No me imaginaba qué podía estar esperando.

—El Sorteo.

Aquello sí lo entendía. No estaba claro qué era mejor: si ser llamado a filas o

no. En Illéa, todos los chicos de diecinueve años entraban en el Sorteo. Se escogía

un nuevo reemplazo por sorteo dos veces al año, de modo que todos los reclutas

llegaran como máximo con diecinueve años y medio. Y el servicio obligatorio

iba desde los diecinueve años a los veintitrés. La fecha se acercaba.

Habíamos hablado del tema, pero no de un modo realista. Supongo que

ambos esperábamos que, si no pensábamos en ello, el Sorteo también nos pasaría

por alto a nosotros.

Lo bueno de ser un soldado es que se pasaba automáticamente a ser un Dos.

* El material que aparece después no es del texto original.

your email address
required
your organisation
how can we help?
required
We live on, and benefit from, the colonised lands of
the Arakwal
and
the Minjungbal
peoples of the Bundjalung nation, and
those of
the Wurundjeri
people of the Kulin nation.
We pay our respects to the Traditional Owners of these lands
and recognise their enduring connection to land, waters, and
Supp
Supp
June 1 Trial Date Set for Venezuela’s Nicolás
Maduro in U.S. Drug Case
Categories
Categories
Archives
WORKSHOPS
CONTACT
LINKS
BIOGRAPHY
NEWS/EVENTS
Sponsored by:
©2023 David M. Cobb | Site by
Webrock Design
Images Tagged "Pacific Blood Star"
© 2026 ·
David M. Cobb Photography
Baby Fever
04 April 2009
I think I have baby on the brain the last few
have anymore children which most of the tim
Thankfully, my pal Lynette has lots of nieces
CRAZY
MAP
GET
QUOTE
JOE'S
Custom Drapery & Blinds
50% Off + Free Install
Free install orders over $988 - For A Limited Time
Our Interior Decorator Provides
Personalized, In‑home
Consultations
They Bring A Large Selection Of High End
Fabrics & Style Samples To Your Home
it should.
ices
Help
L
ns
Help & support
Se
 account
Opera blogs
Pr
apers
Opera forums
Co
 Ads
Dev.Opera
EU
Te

El Gobierno te entrenaba y te pagaba el resto de tu vida. Lo malo era que nunca

sabías dónde podías ir a parar. Lo que estaba claro era que te enviaban fuera de

tu provincia. Suponían que los soldados se volverían más indulgentes rodeados de

los conocidos, tratando con ellos. Podías acabar en palacio o en el cuerpo de

policía de otra provincia. O podías terminar en el Ejército, y podían enviarte al

frente. No muchos de los que iban a la guerra regresaban a casa.

Los que no se habían casado antes del sorteo casi siempre se esperaban al

resultado. Si te tocaba, en el mejor de los casos suponía separarte de tu esposa

cuatro años. Y en el peor, dejar una viuda muy joven.

—Yo… No quería hacerte eso —susurró.

—Lo entiendo.

Se puso en pie, intentando cambiar de tema.

—Bueno, ¿y qué te llevas?

—Una muda para ponerme cuando me echen. Unas cuantas fotos y libros.

Me han dicho que no necesitaré mis instrumentos. Todo lo que quiera lo tendré

allí. Así que solo llevo esa mochila, nada más.

Ahora la habitación estaba ordenada, y por algún motivo la pequeña mochila

parecía enorme. Las flores que había traído, colocadas sobre el escritorio,

presentaban un gran colorido en comparación con mis cosas, todas de tonos

apagados. O quizá fuera que todo me parecía más triste ahora…, ahora que todo

había acabado.

—No es mucho —observó.

—Nunca he necesitado demasiado para ser feliz. Pensé que lo sabías.

Él cerró los ojos.

—No sigas, America. Hice lo correcto.